■ **AIM OF THE EXERCISE**:
Your answer must be every line of the data below that holds the string "label", copied exactly.

___ DATA FOR THE TASK ___

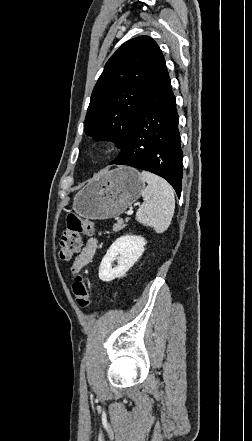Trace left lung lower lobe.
I'll return each instance as SVG.
<instances>
[{
  "label": "left lung lower lobe",
  "instance_id": "1",
  "mask_svg": "<svg viewBox=\"0 0 252 441\" xmlns=\"http://www.w3.org/2000/svg\"><path fill=\"white\" fill-rule=\"evenodd\" d=\"M178 120L175 96L162 55L127 141L110 164L128 165L157 174L180 196L182 150Z\"/></svg>",
  "mask_w": 252,
  "mask_h": 441
}]
</instances>
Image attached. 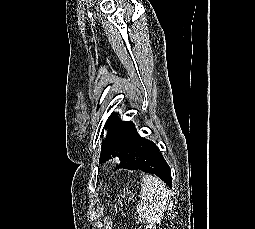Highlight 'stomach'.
<instances>
[{
  "instance_id": "stomach-1",
  "label": "stomach",
  "mask_w": 255,
  "mask_h": 229,
  "mask_svg": "<svg viewBox=\"0 0 255 229\" xmlns=\"http://www.w3.org/2000/svg\"><path fill=\"white\" fill-rule=\"evenodd\" d=\"M130 192H128V190L127 191H125L124 190V192H123V197L126 195V194H129Z\"/></svg>"
}]
</instances>
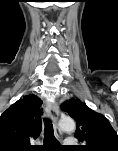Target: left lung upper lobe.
Returning a JSON list of instances; mask_svg holds the SVG:
<instances>
[{
	"mask_svg": "<svg viewBox=\"0 0 118 151\" xmlns=\"http://www.w3.org/2000/svg\"><path fill=\"white\" fill-rule=\"evenodd\" d=\"M77 123L75 136L85 145L80 151H118V135L105 116L90 109L77 98H71L62 104Z\"/></svg>",
	"mask_w": 118,
	"mask_h": 151,
	"instance_id": "left-lung-upper-lobe-1",
	"label": "left lung upper lobe"
}]
</instances>
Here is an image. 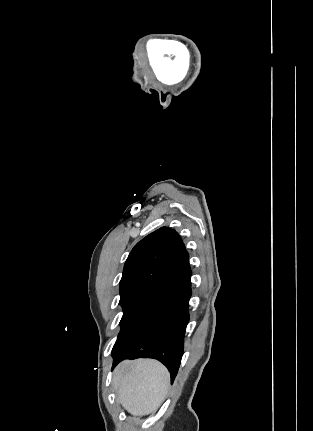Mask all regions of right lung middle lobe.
Returning <instances> with one entry per match:
<instances>
[{"mask_svg": "<svg viewBox=\"0 0 313 431\" xmlns=\"http://www.w3.org/2000/svg\"><path fill=\"white\" fill-rule=\"evenodd\" d=\"M145 296H122L119 304L123 307V316L120 321L121 331L130 322L138 309L143 305ZM120 331V332H121Z\"/></svg>", "mask_w": 313, "mask_h": 431, "instance_id": "right-lung-middle-lobe-1", "label": "right lung middle lobe"}]
</instances>
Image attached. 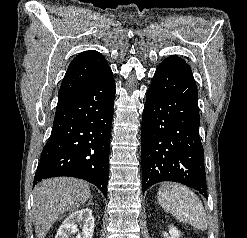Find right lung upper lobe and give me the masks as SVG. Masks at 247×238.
<instances>
[{"mask_svg": "<svg viewBox=\"0 0 247 238\" xmlns=\"http://www.w3.org/2000/svg\"><path fill=\"white\" fill-rule=\"evenodd\" d=\"M107 68L109 66L101 53L95 50L80 53L72 60L63 78L58 93V104L85 88Z\"/></svg>", "mask_w": 247, "mask_h": 238, "instance_id": "cb5924a9", "label": "right lung upper lobe"}]
</instances>
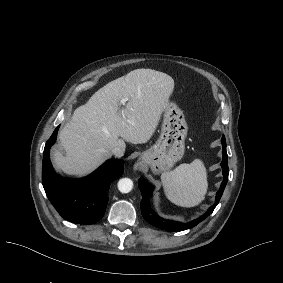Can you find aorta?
Listing matches in <instances>:
<instances>
[{
  "mask_svg": "<svg viewBox=\"0 0 283 283\" xmlns=\"http://www.w3.org/2000/svg\"><path fill=\"white\" fill-rule=\"evenodd\" d=\"M133 188V182L129 178H122L118 182V189L121 193H129Z\"/></svg>",
  "mask_w": 283,
  "mask_h": 283,
  "instance_id": "1",
  "label": "aorta"
}]
</instances>
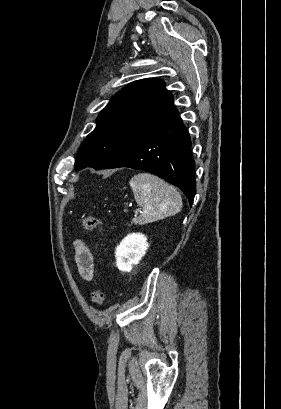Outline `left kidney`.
<instances>
[{"label": "left kidney", "mask_w": 281, "mask_h": 409, "mask_svg": "<svg viewBox=\"0 0 281 409\" xmlns=\"http://www.w3.org/2000/svg\"><path fill=\"white\" fill-rule=\"evenodd\" d=\"M148 247L145 235H141V233L127 235L116 247L115 251L116 265L119 271L130 273L133 265H138L139 261L144 257Z\"/></svg>", "instance_id": "1"}]
</instances>
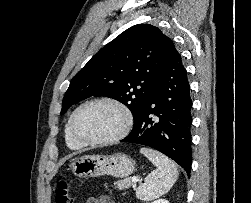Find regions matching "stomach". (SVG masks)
Here are the masks:
<instances>
[{
	"label": "stomach",
	"instance_id": "1",
	"mask_svg": "<svg viewBox=\"0 0 251 203\" xmlns=\"http://www.w3.org/2000/svg\"><path fill=\"white\" fill-rule=\"evenodd\" d=\"M71 168L74 175L83 178L102 175L123 178L134 172L135 161L124 153L86 155L73 160Z\"/></svg>",
	"mask_w": 251,
	"mask_h": 203
}]
</instances>
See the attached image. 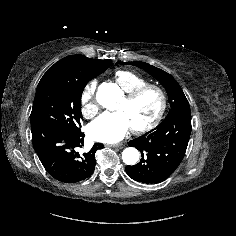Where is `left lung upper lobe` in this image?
Listing matches in <instances>:
<instances>
[{
    "instance_id": "left-lung-upper-lobe-1",
    "label": "left lung upper lobe",
    "mask_w": 236,
    "mask_h": 236,
    "mask_svg": "<svg viewBox=\"0 0 236 236\" xmlns=\"http://www.w3.org/2000/svg\"><path fill=\"white\" fill-rule=\"evenodd\" d=\"M121 64L135 65L145 70L164 86L169 97L170 111L162 123L177 113L190 112V106L184 92L170 74L145 62H121Z\"/></svg>"
}]
</instances>
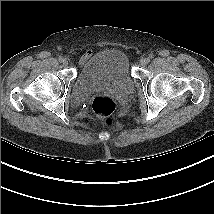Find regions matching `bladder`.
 Instances as JSON below:
<instances>
[{
	"label": "bladder",
	"instance_id": "31cf9c89",
	"mask_svg": "<svg viewBox=\"0 0 214 214\" xmlns=\"http://www.w3.org/2000/svg\"><path fill=\"white\" fill-rule=\"evenodd\" d=\"M133 77L126 55L116 49L95 54L82 64L71 87V99L79 100L97 89H109L118 95L132 91Z\"/></svg>",
	"mask_w": 214,
	"mask_h": 214
}]
</instances>
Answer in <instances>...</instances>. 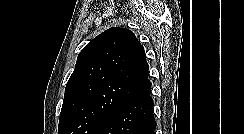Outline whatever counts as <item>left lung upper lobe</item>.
Instances as JSON below:
<instances>
[{
  "label": "left lung upper lobe",
  "instance_id": "left-lung-upper-lobe-1",
  "mask_svg": "<svg viewBox=\"0 0 244 134\" xmlns=\"http://www.w3.org/2000/svg\"><path fill=\"white\" fill-rule=\"evenodd\" d=\"M144 48L127 29L113 27L79 53L65 88L58 134H97L128 100L149 93Z\"/></svg>",
  "mask_w": 244,
  "mask_h": 134
}]
</instances>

___

■ **EXERCISE ANSWER**:
  "label": "left lung lower lobe",
  "label": "stomach",
	"label": "left lung upper lobe"
[{"mask_svg": "<svg viewBox=\"0 0 313 431\" xmlns=\"http://www.w3.org/2000/svg\"><path fill=\"white\" fill-rule=\"evenodd\" d=\"M145 296H122L119 304L123 307V316L120 321L121 331L130 322L138 309L143 305ZM120 331V332H121Z\"/></svg>", "mask_w": 313, "mask_h": 431, "instance_id": "right-lung-middle-lobe-1", "label": "right lung middle lobe"}]
[{"mask_svg": "<svg viewBox=\"0 0 247 238\" xmlns=\"http://www.w3.org/2000/svg\"><path fill=\"white\" fill-rule=\"evenodd\" d=\"M107 68L109 66L101 53L95 50L80 53L72 60L63 78L58 93V104L85 88Z\"/></svg>", "mask_w": 247, "mask_h": 238, "instance_id": "cb5924a9", "label": "right lung upper lobe"}]
  "label": "aorta"
[{"label": "left kidney", "mask_w": 281, "mask_h": 409, "mask_svg": "<svg viewBox=\"0 0 281 409\" xmlns=\"http://www.w3.org/2000/svg\"><path fill=\"white\" fill-rule=\"evenodd\" d=\"M148 247L145 235H141V233L127 235L116 247L115 251L116 265L119 271L130 273L133 265H138L139 261L144 257Z\"/></svg>", "instance_id": "1"}]
	"label": "stomach",
    "label": "left lung upper lobe",
	"label": "bladder",
  "label": "left lung upper lobe",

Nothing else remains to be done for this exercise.